Disaat yang bersamaan suasana Musykom FE kampong sebelah, di gedung AR. Fakhruddin A (sekarang menjadi Gedung Ahmad Dahlan) tak kalah gaduhnya. Yang sedang pegang Mic itu Halim (Ketua) dan paling kiri si Amin (Kabid Kader). Aku dengar mereka LPJ sampai dini hari. Ngeri cong!

Disinilah adu konsepsi yang sesungguhnya. “Membangun Gen Pemikiran Melahirkan Karakteristik Gerakan”. Foto ini diambil seperti yang ada di backdrop. Inilah beban sejarah yang harus dipikul sampai saat ini dan masih mengalami ragam dialektika.

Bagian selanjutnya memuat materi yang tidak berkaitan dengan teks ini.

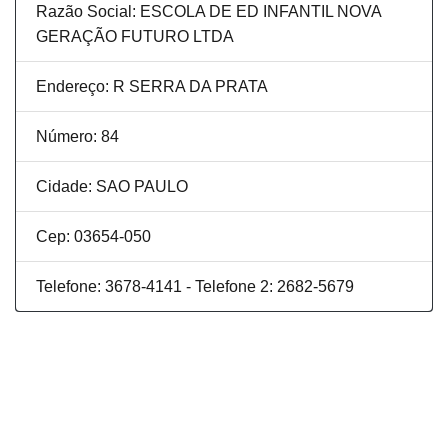
Razão Social: ESCOLA DE ED INFANTIL NOVA
GERAÇÃO FUTURO LTDA
Endereço: R SERRA DA PRATA
Número: 84
Cidade: SAO PAULO
Cep: 03654-050
Telefone: 3678-4141 - Telefone 2: 2682-5679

Mereka bertiga calon Ketua (kiri-kanan) Aie’, Leni dan Halim. Mereka bertarung memperebutkan kursi panas Ketua Cabang. Ragam dialektikanya kalian baca di JAP saja. Hasilnya Halim yang menang dengan perolehan suara : Halim 14 suara, Leni 10 suara dan Aie 9 suara. Selisihnya tipis cong!


Panitia pemilihannya pada saat itu; Mas Sigit, Bang Oji dan Mas Zain. Mereka kompak pakai kaos merah semuanya. Barangkali sudah janjian sejak dari awal. Hati-hati sekali mereka ketok palu bisa gemetar hati kalian. Dan jangan kalian percaya itu.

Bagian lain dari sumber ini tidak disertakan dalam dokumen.